:: RECORD EXCERPTS ::
———

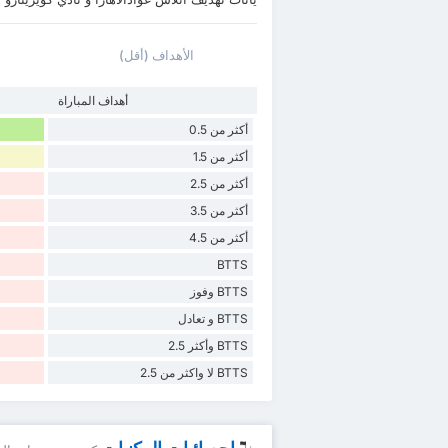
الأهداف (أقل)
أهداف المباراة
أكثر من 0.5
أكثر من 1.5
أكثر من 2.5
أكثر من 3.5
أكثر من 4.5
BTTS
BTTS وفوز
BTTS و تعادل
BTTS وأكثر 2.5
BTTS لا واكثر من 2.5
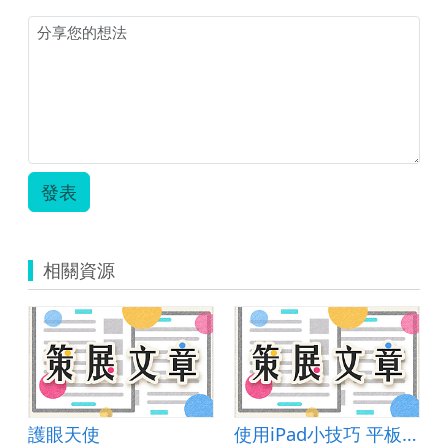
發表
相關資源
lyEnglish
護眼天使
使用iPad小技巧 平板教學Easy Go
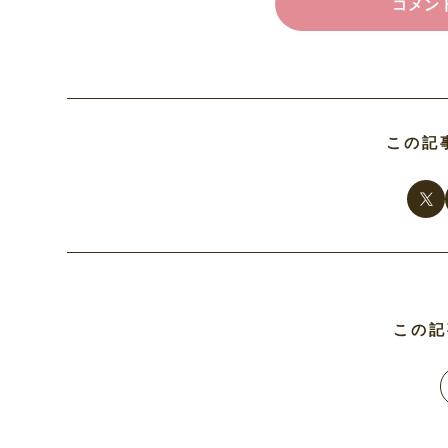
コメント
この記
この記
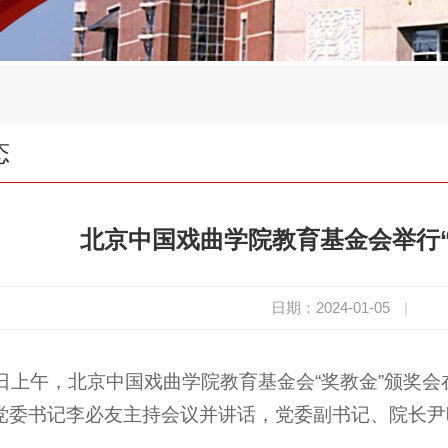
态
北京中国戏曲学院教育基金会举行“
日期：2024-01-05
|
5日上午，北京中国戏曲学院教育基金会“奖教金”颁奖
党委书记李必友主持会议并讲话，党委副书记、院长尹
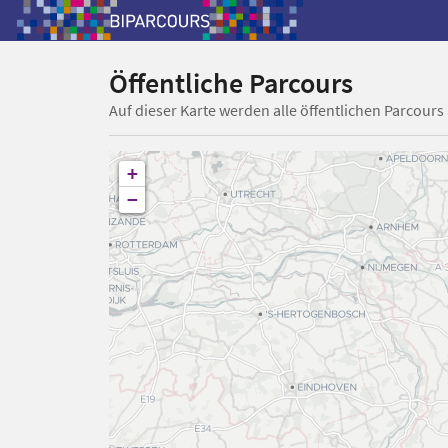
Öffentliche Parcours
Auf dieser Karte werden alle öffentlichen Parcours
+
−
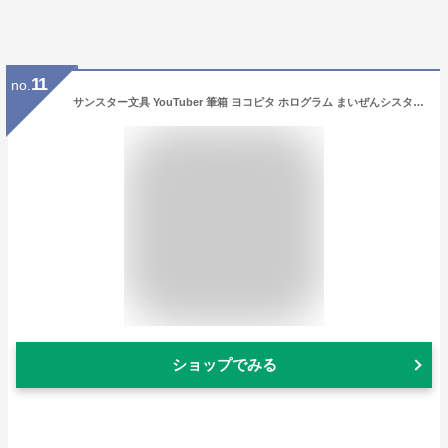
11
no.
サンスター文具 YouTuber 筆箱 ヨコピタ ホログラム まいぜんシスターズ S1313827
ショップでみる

———

:: THE TASK ::
Before copying, set the pictures aside; then give the records again exactly.

:: SOLUTION TO THE EXERCISE ::
الأهداف (أقل)
أهداف المباراة
أكثر من 0.5
أكثر من 1.5
أكثر من 2.5
أكثر من 3.5
أكثر من 4.5
BTTS
BTTS وفوز
BTTS و تعادل
BTTS وأكثر 2.5
BTTS لا واكثر من 2.5
發表
相關資源
lyEnglish
護眼天使
使用iPad小技巧 平板教學Easy Go
コメント
この記
この記
态
北京中国戏曲学院教育基金会举行“
日期：2024-01-05
|
5日上午，北京中国戏曲学院教育基金会“奖教金”颁奖
党委书记李必友主持会议并讲话，党委副书记、院长尹
Öffentliche Parcours
Auf dieser Karte werden alle öffentlichen Parcours
+
−
11
no.
サンスター文具 YouTuber 筆箱 ヨコピタ ホログラム まいぜんシスターズ S1313827
ショップでみる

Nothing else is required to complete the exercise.